Further, there are thousands of arbitrators in the United States. A decision of Virginia's highest court can be precedent for all courts in Virginia because it was rendered by a court the sits at the top of the hierarchy of the Commonwealth's court system. There is no such hierarchy among arbitrators; they are all like 'trial courts.'
So, in the arbitration arena, there are no arbitral decisions that stand as precedent and can be looked up in a book. What, then, do arbitrators look to for guidance? Attorney arbitrators, at least, will be "guided" by court decisions they know of, but they will not be "bound" by them.
My experience is that binding arbitration is not binding on other arbitrators, but there are several types of cases where arbitration is used. For example, arbitration is often used in labor cases and securities cases. Because of the answer to your first question is no, I do not believe that arbitration decisions in the securities area are kept in a book format.

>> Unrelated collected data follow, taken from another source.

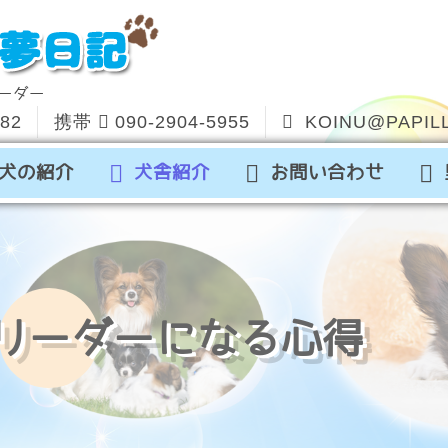
ーダー
582
携帯
090-2904-5955
KOINU@PAPILL
犬の紹介
犬舎紹介
お問い合わせ
リーダーになる心得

The term"binding arbitration" means that the parties are bound by the arbitrators ruling whether they feel it is correct or not. The courts, under various laws providing for arbitration, cannot overturn an arbitration award that is appealed as the only grounds to appeal an arbitral decision is that the decision is not supported by the total facts in the record, or the decision is in conflicts of law or is unconstitutional. The courts cannot overturn the decision based upon the credibility of the witnesses. There are other types of arbitration, such as high-low where the parties set the parameters of the award and voluntary or more advisory awards. Binding arbitration is seen in most collective bargaining agreements between a union and an employer. In making an award, the arbitrator may look to other awards based upon the same or similar facts as being advisory but the fact that an award is binding has nor effect on precedent. The only exception to this rule is where the controversy that leads to the arbitration concerns the same parties and involves the same contract provisions , where the facts are identical or nearly so. In those rare instances, arbitrators may find that a prior decision acts as collateral estoppel or act to estop a party from seeking a conflicting interpretation of the contract language.

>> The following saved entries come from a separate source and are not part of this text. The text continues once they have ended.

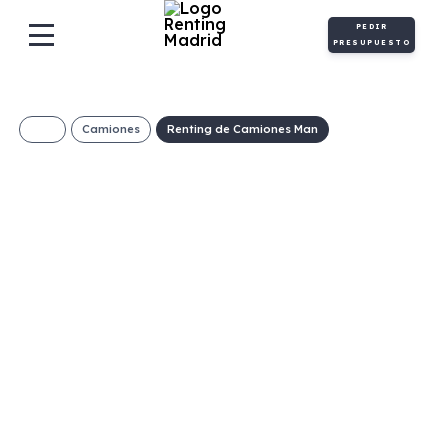
PEDIR
PRESUPUESTO
Camiones
Renting de Camiones Man
MAN TGE Furgón
FWD SW 8 AT
642€/Mes
Desde:
+ IVA
Automático
140cv
C
4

Arbitration is a private proceeding and typically the decision is not binding or "precedent" on any other parties in other proceedings or similar disputes. There are exceptions with respect to certain types of matters like many consumer disputes, labor disputes, and securities related matters where the agreement to arbitrate is mandatory and set forth in a contract the nature of which is not negotiable as to terms and which involves individuals who typically lack sufficient bargaining power to negotiate individualized terms of their agreement. In those instances, while the decisions are not "precedent" the panel of arbitrators will typically look to other decisions for guidance so as to provide some degree of uniformity in the final award. The concept being that similarly situated individuals with similar disputes, submitted to arbitration, should have similar outcomes.
Absent these unique circumstances, Arbitrator Awards / Decision are treated just like the rulings and judgments of any other lower court (trial courts) and do not create precedent.
One exception - while not creating precedent, an Arbitration Award might be considered res judicata or otherwise constitute collateral estoppel if there are subsequent proceedings involving the same parties to the Arbitration.